Materials and Methods: This retrospective
cross sectional study was carried out at the department of pediatric medicine,
NICH Karachi. At the time of presentation, the standard 12-lead ECG was
recorded by a single pediatric cardiologist having more than 2 years of
experience, QT and RR intervals were measured. Three separate measurements were
obtained from each ECG, and the mean of these measurements was used as the
value for QTC. QTC of at least 0.45s (450ms) was considered as prolonged QTC.

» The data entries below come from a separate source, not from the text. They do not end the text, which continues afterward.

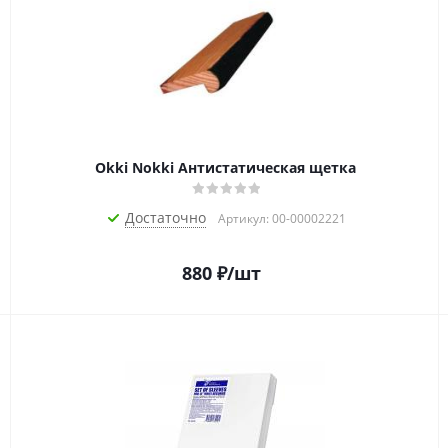
Okki Nokki Антистатическая щетка
Достаточно
Артикул: 00-00002221
880
₽
/шт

QTD was also assessed at the same time and QTD>50 ms was considered as
prolonged QTD.
Results: One hundred cases of T1DM with DKA
were included in this study. Average age of children was 7.9 ±3.5 years (Min –
Max = 0.5 – 14 years), male to female ratio was 1: 0.96. Prolong QTc and QTd
interval was observed in (56%) and (38%) children respectively, Mean (±SD) QTc
and QTd interval was 449.4 ±36.6 mc and 39.3 ±16.1 mc respectively. While ECG
changes were found in (58%) cases. Association between ECG changes and the
cases with higher RBS (>350 mg/dl) was statistically significant 81 (81%)
cases with ECG changes had higher RBS (p<0.0001) while ECG changes were
statistically similar in both age groups and gender (p-values > 0.05).
Conclusion: The frequency of ECG changes was
higher in T1DM children with diabetic ketoacidosis. ECG changes was
significantly associated with higher RBS (>350 mg/dl).